Near as I can tell, Brits use the word “quid” in the same way that Americans use “buck”. An American would never say “three and a half bucks”, but might say “a buck fifty”.

Interesting, given that “livre” is the French word for “pound”. Both have been inflated since the time when they literally meant “the value of a pound of silver” (also the original meaning of “lira” and probably a bunch of other nations’ units), but is there any reason why the French unit would be inflated so much more than the British one?

I do recall a Benny Hill bit, where he was doing an advertisement for a sale item: “If they ask you how much it costs, you tell them 2 pee off!”

In a related matter, as a consequence of the 1707 Act of Union, the pound Scots was replaced with the pound sterling at the rate of 12 pounds Scots = 1 pound sterling.

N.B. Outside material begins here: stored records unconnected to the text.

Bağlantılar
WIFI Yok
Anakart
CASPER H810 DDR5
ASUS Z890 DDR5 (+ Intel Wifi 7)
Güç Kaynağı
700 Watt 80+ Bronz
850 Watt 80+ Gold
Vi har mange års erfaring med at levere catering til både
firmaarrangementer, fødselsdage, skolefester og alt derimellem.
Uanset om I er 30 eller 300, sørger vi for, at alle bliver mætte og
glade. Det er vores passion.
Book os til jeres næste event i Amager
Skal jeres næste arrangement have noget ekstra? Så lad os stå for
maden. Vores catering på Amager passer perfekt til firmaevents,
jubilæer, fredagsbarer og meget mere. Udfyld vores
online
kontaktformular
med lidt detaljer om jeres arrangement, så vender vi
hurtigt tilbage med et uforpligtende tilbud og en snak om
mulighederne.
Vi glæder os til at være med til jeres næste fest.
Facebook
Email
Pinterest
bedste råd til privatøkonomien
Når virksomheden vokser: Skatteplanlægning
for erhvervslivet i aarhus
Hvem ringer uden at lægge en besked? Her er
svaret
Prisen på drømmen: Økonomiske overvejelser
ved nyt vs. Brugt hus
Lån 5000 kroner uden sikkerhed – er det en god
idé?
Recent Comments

Yep, horse auctions are an area where the guinea survives for an unexpected reason: As a way to express the auctioneer’s commission. The buyer pays a certain amount in guinees, but the seller receives only the same number of pounds. The difference is kept by the auctioneer. This has, of course, the same effect as adding a 5% commission on top of the sales price, but it definitely reeks classier.

Yes, both the British pound and French livre trace back to Charlemagne’s time, with a pound of silver dividing into 240 pennyweights. (And that “pound” was somewhat heavier than a Troy pound.)

For centuries, British money was based on the silver penny. Over time the pennies were reduced in size and purity, but the changes were mostly gradual. By the end of Queen Elizabeth’s reign there were 62 silver pennies minted per Troy ounce and this, or a market-based gold equivalent, then remained a constant for centuries.

In France OTOH, coins were not minted with any particular denomination visible. The livre was a unit of accounting, and French Kings redefined the values of precious metals in livres as was convenient for them! I think this was the main reason that the French livre was eventually worth only 1/26 of a British pound. This was roughly the value of the French franc in 1803:

(Note that the “livre tournois” was still a unit of accounting and was worth slightly less than a Franc (though the arithmetic here still seems peculiar.)

This exchange rate — one dollar equals about five francs — will seem familiar to Americans who visited France in the 1980’s. … Except that in the 1980’s France used a “New Franc” equal to 100 Old Francs — the Franc had been devastated in the aftermath of WW I and during Hitler’s occupation.